Since the inception of the BCS, mid-major or non AQ (automatic qualifier) teams have been fighting to earn not just a bid to play in the championship game, but to earn the respect of the college football community. And for the most part when given the chance these teams have beaten the "big boys of college football." So here's a look at teams this season who could crash the BCS party.
The Broncos start this season ranked No. 3, the highest in program history, after going undefeated last season. Last year's Broncos capped off their second undefeated season in the past two years (along with three undefeated regular seasons). In 2008, the Broncos' sole loss came at the hands of TCU, by way of a 17-16 thriller. This season, Boise plays Va. Tech and Oregon State, while both teams are solid top 25 V-tech is the real contender. The Broncos' hopes rest on the capable shoulders of Kellen Moore, coincidentally, Moore's only game in which he threw more INTs than TDs was in the Broncos' loss to TCU in the San Diego Credit Union Bowl almost two years go. If Boise can come up big against VT, they may be finally receive an invite to the big dance.
After losing their undefeated season in the Fiesta Bowl at the hands of Boise State, TCU comes into this season ranked No. 6 in the nation. Last season, TCU won all their conference games handily, the only exception being a three-point win over Air Force. Despite their recent success, expectations for the Horned Frogs should be tempered after the loss of star defensive end Jerry Hughes and leading rusher Joseph Turner. TCU starts the season against No. 24 Oregon State, and will test their metal the first week of the season.

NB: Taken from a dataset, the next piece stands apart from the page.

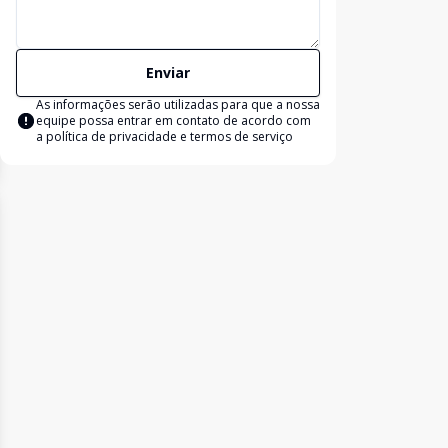
Enviar
As informações serão utilizadas para que a nossa
equipe possa entrar em contato de acordo com
a
política de privacidade e termos de serviço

Even if TCU manages to beat Oregon State, their schedule isn't a cake walk, as they have to face two other perennial BCS busters in Utah and BYU. If the Horned Frogs can run this gauntlet unscathed, they will have earned the right to compete for the title.
The original BCS buster, Utah burst onto the scene with a 35-7 trouncing of Pittsburgh in the 2005 Fiesta Bowl. Despite being the first party crasher, Utah is better known as the team that decimated the 12-1 Crimson Tide in the 2009 Sugar Bowl, 31-17. Last season the Utes went 10-3 and capped off the season with a big win over California. The Utes will take the field led by junior Jordan Wynn who came up big in the second half of last season going 4-2 while throwing eight TDs and four INTs. The toughest task for Utah will be replacing leading rusher Eddie Wide. The Utes begin the season against number No. 15 Pittsburgh and will face TCU mid-season. Throw in BYU and an undefeated Utah team will be battle tested and provide a great story line especially if they were to play Alabama.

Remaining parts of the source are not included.